The easier component is the birth of ideas, the more difficult and time-consuming component is bringing those ideas to fruition in the form of a finished concept. There is no shortage of brands with a vision, but not as many with the financial resources and patience to survive the trials and tribulations of this process.
The evolution of a concept to market is as follows:
- Ideas are born across the war rooms of marketing and brand management, the fair-haired men and women that drive commercialization.
- Those managers provide their respective product development groups with a wish list of preferred ingredients, some with clinical evidence, patents and trademarks, marketing copy and label claims, and required price points that enable cost effective retail sell through.
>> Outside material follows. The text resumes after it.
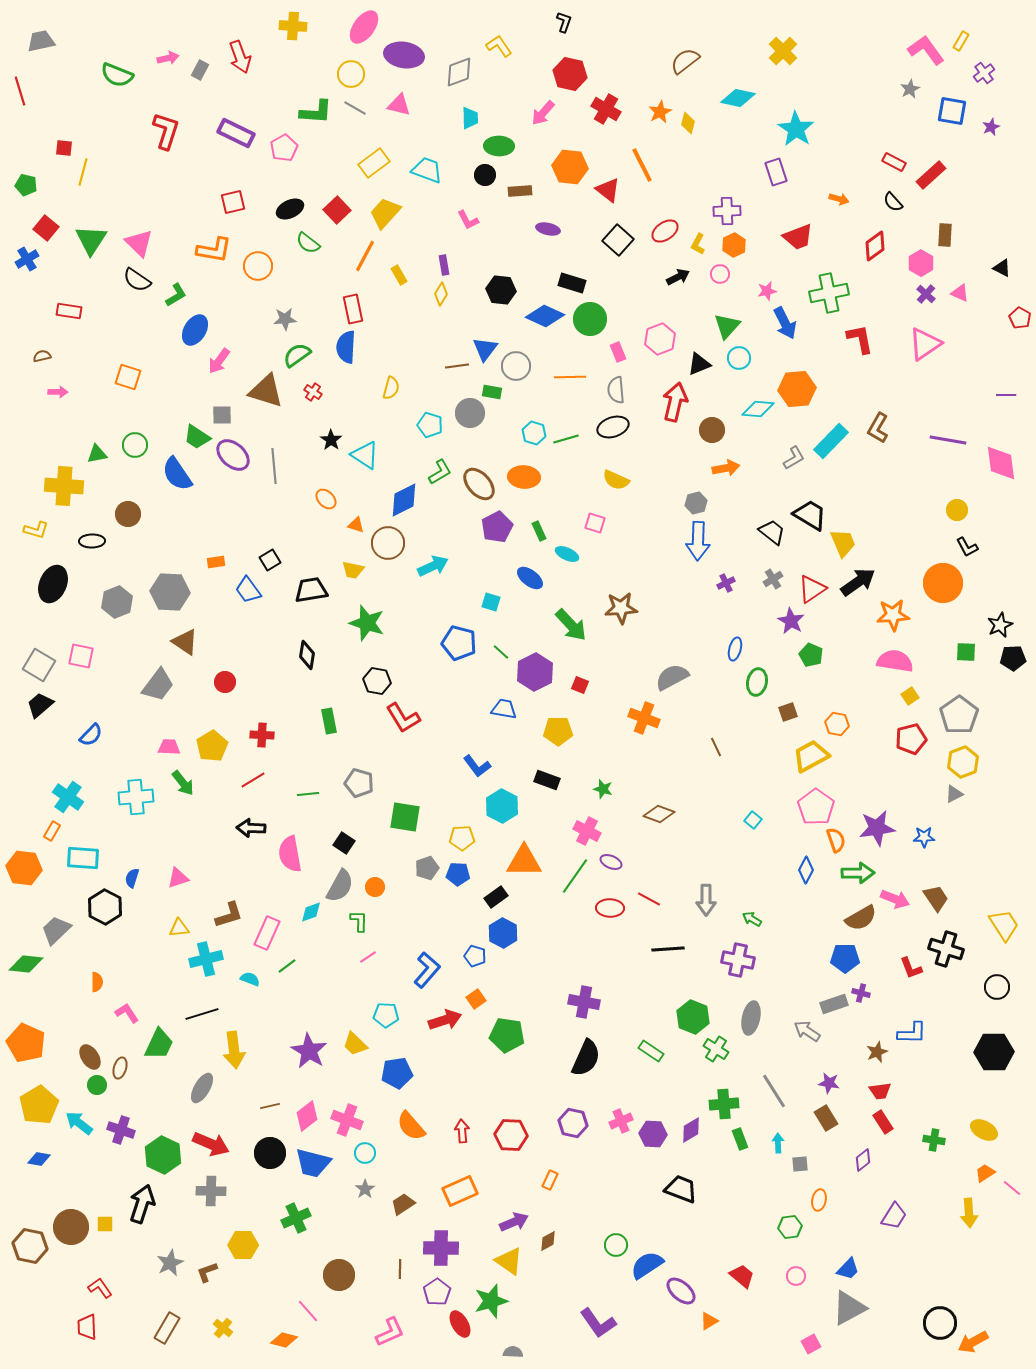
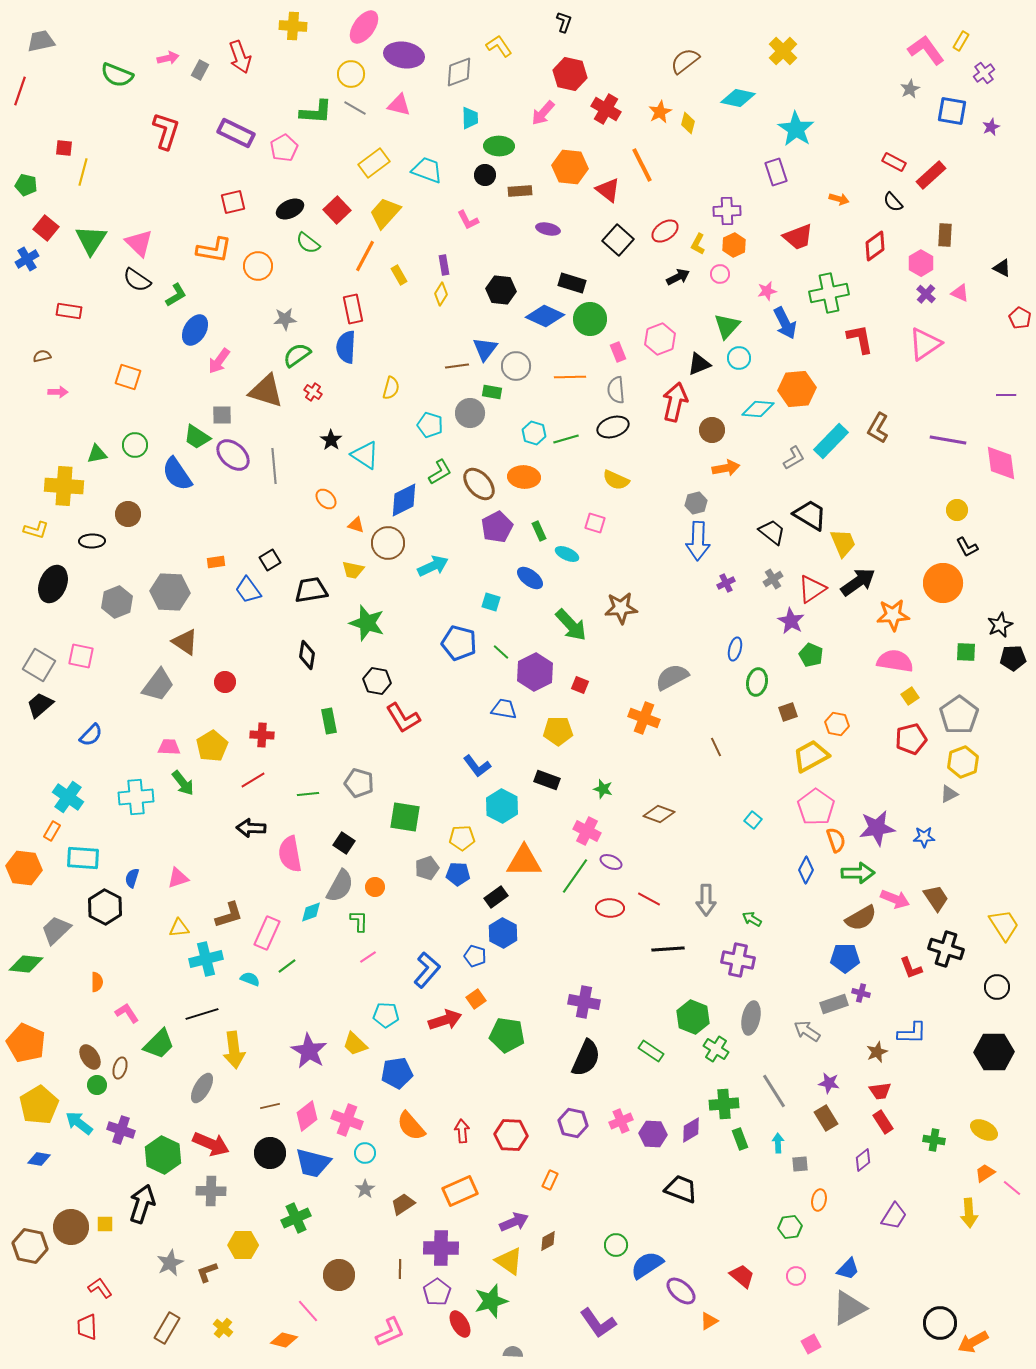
red line at (20, 91): rotated 36 degrees clockwise
gray triangle at (954, 794): moved 5 px left
green trapezoid at (159, 1044): rotated 20 degrees clockwise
- Product development then begins the unenviable task of delivering their wish list and criteria to a contract manufacturing partner, and the fun begins. Those vendors have the painstaking task of identifying what is achievable based upon their respective knowledge of competitive brands, cost of goods and manufacturing, and regulatory oversight.
- After phase 1 of the cycle is complete, the vendor delivers their findings to the brands product development group, and the product developers have an even more painstaking role in notifying the brand and marketing managers that they cannot have everything they asked for, which is inevitable.
Then the process progresses to phase 2, and after multiple iterations we have a formula that appears to be ready for the market with all the finer points having been effectively vetted. Marketing then has to decide based upon their criteria if the formula is market worthy. If the brand decides to move forward, a memorandum of understanding (MOU) is executed, PO placed, with forecasting provided to the vendor. I can say without any doubt that I’ve never met a marketing group that is happy about projecting and forecasting into the foreseeable future until the concept has been validated by retailers and consumers alike.
Next up is the vendors regulatory group providing their assessment and blessing over requested marketing copy and label claims with this process based upon their knowledge and research in evaluating similar formulas, FDA warning letters, and the temperature of the FDA, etc. Risk for a brand and contract manufacturer alike is a valid concern, as raising the attention of the FDA and/or FTC can result in a warning letter that becomes public knowledge, not to mention the financial implications that comes with this. Once the vendor and the brand have a mutual understanding, supply and quality agreements are executed, outlining terms and thus protecting both.
The next step requires the vendor to send samples to the brand for organoleptic (ie flavor, texture) evaluation and testing to confirm that the formula is palatable and safe for the consumer. Lastly, the vendor fulfills the PO and formula is shipped to a fulfillment center for distribution to retailers and consumers.
In closing, this process is not for the faint of heart and can take as much as six months from concept to market. Then the brand and vendor hope and pray for success which can prove to be extremely profitable for both.